VOEvent at Heidelberg InterOp

Fri May 17 05:35:01 PDT 2013

Hi John,

I'm also traveling, responses will be intermittent.

> I'm currently on the train home from the (ongoing) InterOp in Heidelberg. I hope that Matthew (or possibly his successor as TDIG chair, depending on the outcome of today's Exec meeting) will provide some commentary on the general TDIG relevant discussion at the meeting, but there were a few VOEvent-specific items which I thought might be worthy of further discussion.

The word was that you were to be TDIG chair.  You might want to contact the Exec :-)

> the latest draft of the VOEvent Transport Protocol document is available from <http://tinyurl.com/20130513vtp>.

Will read and comment in a week or so.

> With that out of the way: firstly, Mario worried about the relatively heavyweight nature of the XML serialization, pointing to a particular example from the IVOA website where a several-hundred-character VOEvent provides about 40 characters of actually useful information. In the LSST world of 2e6 events/night, that's obviously a substantial overhead. This naturally makes me recall previous discussions of alternative VOEvent serializations (JSON, anybody…?).

The complicated part here is not the serialization, but conveying knowledge of the survey-specific schema.  For a long project like LSST it is also reasonable to expect the schema to evolve.  What is the status of the registry work?  JSON has been mentioned.  We could also look into XML compression options - the corollary of Mario's observation about the size versus content of the messages is just that the raw entropy is low.

> Of course, by ~2020 (indeed, by 2013) shifting a couple of million messages a night, even if they contain kilobytes of XML overhead, doesn't seem prohibitively expensive – and even if that were an issue within some part of the LSST system, they could presumably define their own internal event representation, and only reserialize it to XML for broadcast to the rest of the world.

Rather, VOEvent should seek to remain the standard for community-wide event representation, both for internal and external purposes.  Evolution is inevitable whether or not VOEvent remains the go-to format.

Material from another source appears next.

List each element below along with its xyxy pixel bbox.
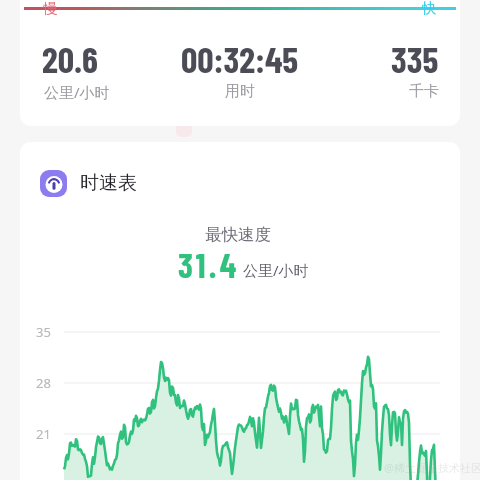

However, from the first VOEvent workshop we have discussed LSST use cases and the natural idea has been to package the events from each two-image LSST "visit" into some composite data structure that should certainly be layered on VOEvent (perhaps a table).  LSST has only ever obligated themselves to publishing the full firehose and relying on external projects and institutions to filter the events into different streams.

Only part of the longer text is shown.